Crusade....that's funny. I like Ian Happ, is a very good player. Don't hate him at all. You are taking one option they could have gone and that I made an example of to show another way and running with it (really, really far to prove your thought....) It could have opened up many other options. Bottom line spending on LF is not a smart way to allocate budget dollars.   Spend me another novel if you must, but it is not the best way to do it unless your team is spending $300m or more can justify it. 

It doesn't "open up" other options, though. By using 3 players to supplement 2 positions you actively close options. There are only 26-roster spots. Your plan got the Cubs an extra 1/2 of a win, at an inflated price, and spent three roster spots to do so. It's just a bad plan. But hey, I guess the Cubs spent less money in LF, so point proven, right? 

Happ is actively providing surplus value. You don't need to spend $300m to understand how that's a good thing. His contract is floating value, not underwater. If it were below surplus value you'd have a point. Since it doesn't, you're just objectively wrong. Surplus value means it is a good way to spend money. You've spent less money to get more value. 

Posted
10 minutes ago, Jason Ross said:

It doesn't "open up" other options, though. By using 3 players to supplement 2 positions you actively close options. There are only 26-roster spots. Your plan got the Cubs an extra 1/2 of a win, at an inflated price, and spent three roster spots to do so. It's just a bad plan. But hey, I guess the Cubs spent less money in LF, so point proven, right? 

Happ is actively providing surplus value. You don't need to spend $300m to understand how that's a good thing. His contract is floating value, not underwater. If it were below surplus value you'd have a point. Since it doesn't, you're just objectively wrong. Surplus value means it is a good way to spend money. You've spent less money to get more value. 
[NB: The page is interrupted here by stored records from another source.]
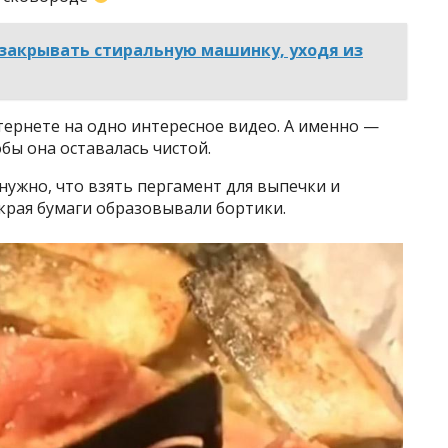
 закрывать стиральную машинку, уходя из
нтернете на одно интересное видео. А именно —
обы она оставалась чистой.
 нужно, что взять пергамент для выпечки и
 края бумаги образовывали бортики.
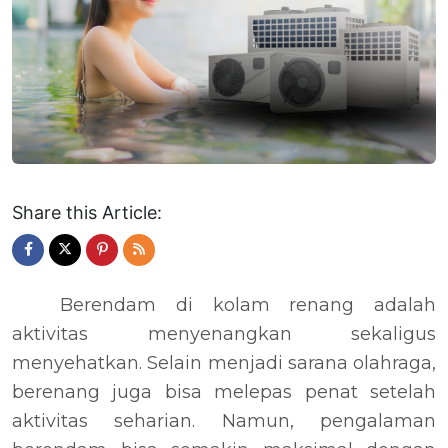
Share this Article:
Berendam di kolam renang adalah
aktivitas menyenangkan sekaligus
menyehatkan. Selain menjadi sarana olahraga,
berenang juga bisa melepas penat setelah
aktivitas seharian. Namun, pengalaman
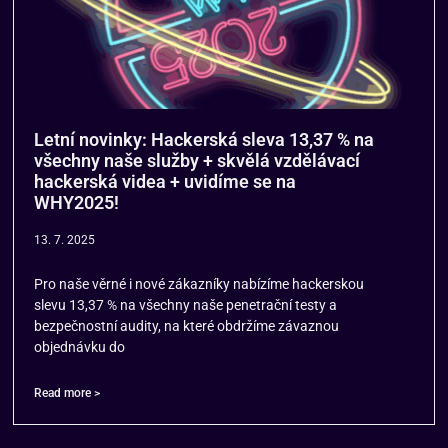
Letní novinky: Hackerská sleva 13,37 % na
všechny naše služby + skvělá vzdělávací
hackerská videa + uvidíme se na
WHY2025!
13. 7. 2025
Pro naše věrné i nové zákazníky nabízíme hackerskou
slevu 13,37 % na všechny naše penetrační testy a
bezpečnostní audity, na které obdržíme závaznou
objednávku do
Read more >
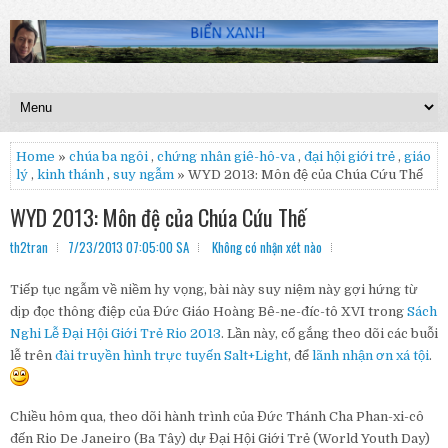
Home
»
chúa ba ngôi
,
chứng nhân giê-hô-va
,
đại hội giới trẻ
,
giáo
lý
,
kinh thánh
,
suy ngẫm
» WYD 2013: Môn đệ của Chúa Cứu Thế
WYD 2013: Môn đệ của Chúa Cứu Thế
th2tran
7/23/2013 07:05:00 SA
Không có nhận xét nào
Tiếp tục ngẫm về niềm hy vọng, bài này suy niệm này gợi hứng từ
dịp đọc thông điệp của Đức Giáo Hoàng Bê-ne-đíc-tô XVI trong
Sách
Nghi Lễ Đại Hội Giới Trẻ Rio 2013
. Lần này, cố gắng theo dõi các buỗi
lễ trên
đài truyền hình trực tuyến Salt+Light
, để
lãnh nhận ơn xá tội
.
Chiều hôm qua, theo dõi hành trình của Đức Thánh Cha Phan-xi-cô
đến Rio De Janeiro (Ba Tây) dự Đại Hội Giới Trẻ (World Youth Day)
Yes we used that 26th spot so well last year and go so much "surplus value" out of it to not want a RH power platoon bat to go with a guy like Tauchman (just one example). Are you really arguing over the 26th roster spot being so important that we can't use it to platoon a spot? Happ has had surplus value, doesn't mean we couldn't have spent that money better. Surplus value, WAR etc, all good stuff but you can't say that we wouldn't have been better having another RH power bat in the lineup last year. We struggled against LH's and Turner was not a power bat anymore.